As evidenced by numerous breaches of security (Best Buy) and breaches of privacy (Facebook), companies forget that trust is part of the customer experience. Customers are reluctant to work with companies that do not explain how they handle user data. It is easy to understand why only 20% of consumers "trust" organizations to keep user data confidential, while 78% of respondents say data confidentiality is "extremely important" for them. Trust is part of the customer experience and, if AI can not win that trust, businesses are less likely to become truly loyal.
That's why companies that are interested in the customer experience when they join AI have the opportunity to get ahead of their competitors.

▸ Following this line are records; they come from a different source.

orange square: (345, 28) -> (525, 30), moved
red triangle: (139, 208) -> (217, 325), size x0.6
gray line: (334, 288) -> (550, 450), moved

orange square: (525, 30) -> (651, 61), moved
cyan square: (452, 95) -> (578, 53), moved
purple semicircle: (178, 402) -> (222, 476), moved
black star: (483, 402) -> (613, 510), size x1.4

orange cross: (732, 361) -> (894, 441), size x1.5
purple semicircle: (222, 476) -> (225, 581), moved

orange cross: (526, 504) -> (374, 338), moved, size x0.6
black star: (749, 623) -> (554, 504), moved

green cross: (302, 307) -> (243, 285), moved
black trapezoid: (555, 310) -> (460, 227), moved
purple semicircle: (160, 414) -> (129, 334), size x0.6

While those in the industry are aware of the internal benefits offered by AI and data automation for some time, mainstream consumers are just beginning to recognize the potential of AI. to improve their daily lives. Companies that focus on the user experience in their artificial intelligence products have the most to gain in the coming years.
Cure the ills of AI
To create a better user experience, product teams must operate at least three key areas with an AI product.
1. Focus on ease of use
If customers need a machine diploma to learn how to use an AI product, there is a problem. The artificial intelligence must allow to win quickly and be easy for users to understand. It is also important that products have few barriers to entry to encourage their usual use. As standards are established, more complexity can be introduced. (This applies for example to VUIs, as well as to Business Intelligence dashboards and other AI outputs.) If you need to, first create products with immediate value, then consider a different business model for more advanced features when customers know you can deliver what you promise.

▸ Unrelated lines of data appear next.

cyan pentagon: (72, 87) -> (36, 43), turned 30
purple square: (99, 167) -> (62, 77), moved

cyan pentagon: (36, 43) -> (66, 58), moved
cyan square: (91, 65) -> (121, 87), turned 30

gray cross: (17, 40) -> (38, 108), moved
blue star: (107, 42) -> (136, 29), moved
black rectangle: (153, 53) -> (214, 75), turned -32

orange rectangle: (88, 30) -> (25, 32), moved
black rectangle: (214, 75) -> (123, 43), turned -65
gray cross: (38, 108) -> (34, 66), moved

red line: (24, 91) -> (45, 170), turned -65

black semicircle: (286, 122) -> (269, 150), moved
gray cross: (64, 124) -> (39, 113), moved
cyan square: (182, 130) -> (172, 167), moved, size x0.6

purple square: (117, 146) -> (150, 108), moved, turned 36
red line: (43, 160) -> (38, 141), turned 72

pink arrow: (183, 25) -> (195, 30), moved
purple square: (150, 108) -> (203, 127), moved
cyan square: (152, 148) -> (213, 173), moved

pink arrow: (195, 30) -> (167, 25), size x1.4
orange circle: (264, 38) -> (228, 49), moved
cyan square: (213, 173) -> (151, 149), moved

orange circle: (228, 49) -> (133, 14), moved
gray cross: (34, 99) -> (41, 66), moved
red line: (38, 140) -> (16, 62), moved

2. Prove that customers can trust you
Customers want to know that their data will never be compromised or misused, and a good customer experience will help you communicate that. Reliability and constant availability are also essential to win the trust of consumers: if you want customers to believe in your product, it must be available at all times, but without compromising privacy (for example, virtual user interfaces that listen only a few seconds at a time). A better customer experience is the first step to gaining trust, and this type of relationship will help energize the business outside of traditional marketing channels.
3. Eliminate possible biases
Make sure that artificial intelligence does not generate data excluding important areas of your target audience by introducing bias into the model. AI systems are designed to identify models and can correlate the inputs of the results. So be sure to take into account and test the limits of AI. Know the limits of system abuse that can lead to unexpected or unwanted outputs. Remember that AI can not distinguish right from wrong or truth from lies. That's why people start to worry about the information they receive from Facebook's personalized news feed algorithm.

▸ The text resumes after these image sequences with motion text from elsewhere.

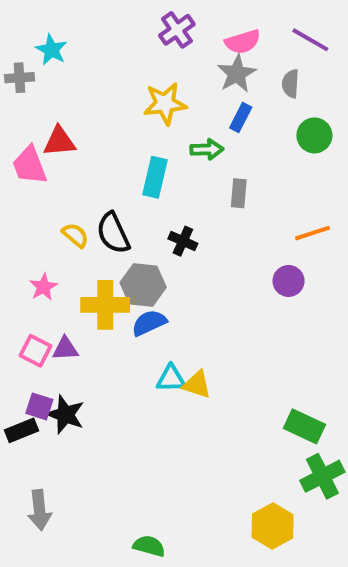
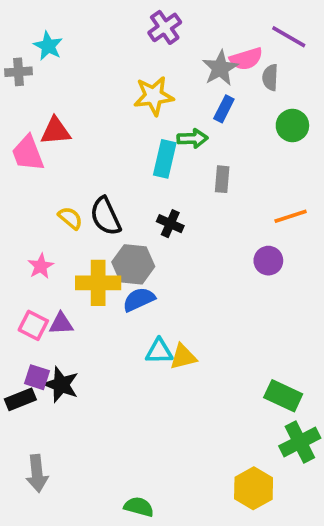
pink semicircle: (243, 42) -> (246, 59), moved
cyan rectangle: (155, 177) -> (165, 159), moved
yellow triangle: (197, 385) -> (183, 357), turned -32

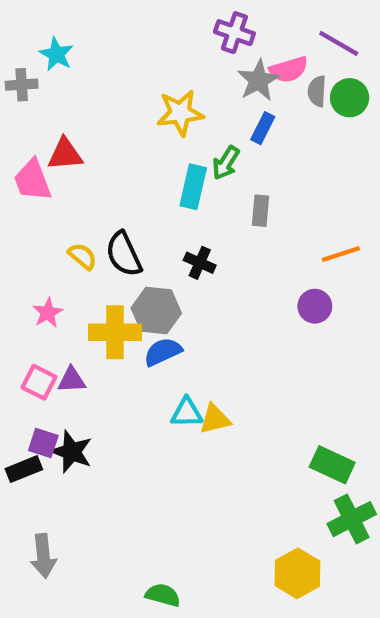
purple cross: (165, 27) -> (234, 33), moved, turned -36
green circle: (292, 126) -> (350, 98), moved
green arrow: (192, 138) -> (226, 163), turned 124

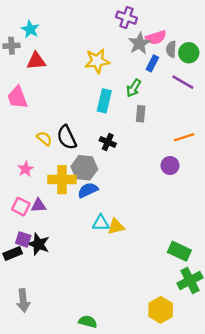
purple line: (339, 43) -> (183, 82), moved
blue rectangle: (263, 128) -> (152, 63), moved
red triangle: (65, 154) -> (36, 61), moved
green arrow: (226, 163) -> (134, 88), moved

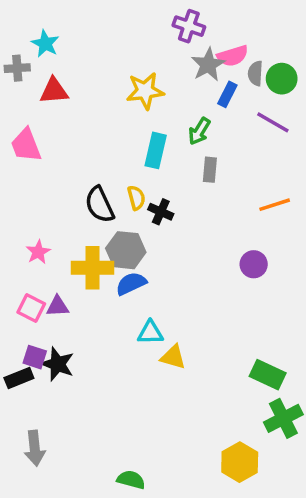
yellow semicircle: (44, 138) -> (136, 198), moved, turned 35
purple circle: (170, 165) -> (254, 264), moved
yellow triangle: (116, 227) -> (173, 357), moved, turned 30

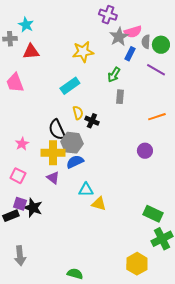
cyan rectangle: (156, 150) -> (70, 86), moved, turned 42
black semicircle: (100, 205) -> (57, 130), moved
purple triangle: (58, 306) -> (53, 178), moved, turned 40

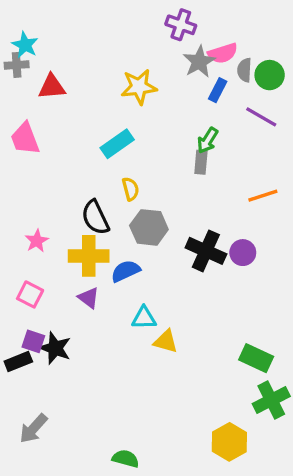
cyan star: (26, 25) -> (25, 45), moved
green arrow: (114, 75) -> (208, 140), moved
black cross: (92, 121) -> (206, 251), moved, size x1.6
gray hexagon: (72, 143) -> (149, 227), moved
gray arrow: (20, 256) -> (33, 428), turned 48

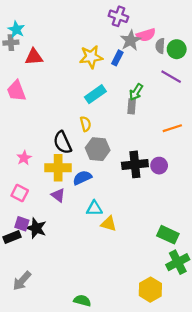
blue rectangle: (218, 90) -> (117, 58), moved
cyan rectangle: (117, 144) -> (95, 94), moved
black cross: (206, 251) -> (135, 164), turned -30

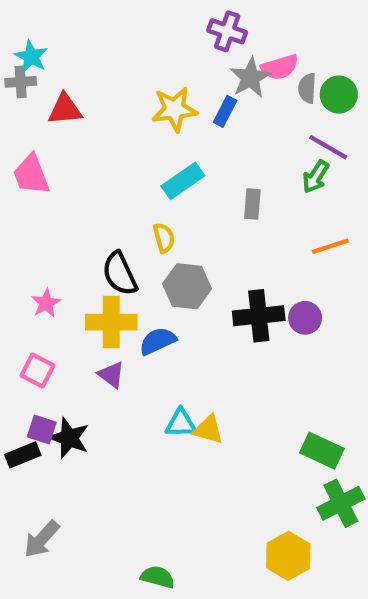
green arrow: (136, 92) -> (316, 177), moved
cyan triangle: (94, 208) -> (181, 423), moved

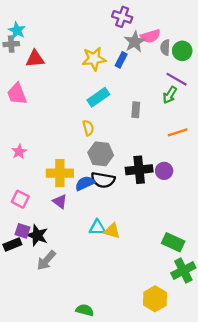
black semicircle: (120, 274) -> (103, 180), moved, turned -55
pink star: (46, 303) -> (19, 152), moved
gray arrow: (42, 539) -> (46, 260), moved

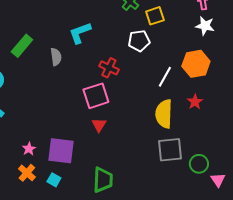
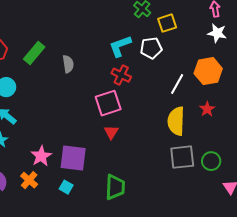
cyan L-shape: (80, 33) -> (120, 46), moved
pink star: (29, 149) -> (41, 156), size x1.5
green circle: (199, 164) -> (211, 161), moved
orange cross: (27, 173) -> (29, 180), moved

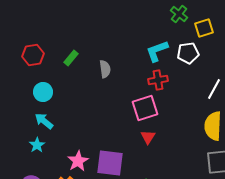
green rectangle: (34, 53) -> (71, 58), size x0.7
red cross: (121, 75) -> (158, 80), turned -36

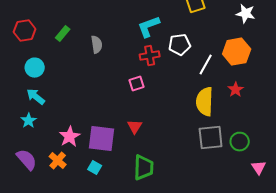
white pentagon: (188, 53) -> (180, 45), moved
pink square: (145, 108) -> (137, 84), size x0.6
red triangle: (148, 137) -> (135, 127), moved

With so many potential benefits and huge opportunities in the field of artificial intelligence, it's easy for companies to forget about the modest users, especially when they're trying to justify an investment in technology. But the customer experience is what will eventually separate successful artificial intelligence projects from those that fail. Even if their projects are not as bright, the technical teams capable of providing an easy-to-use and easy-to-trust product will ultimately be the ones that will make the most of their AI investment.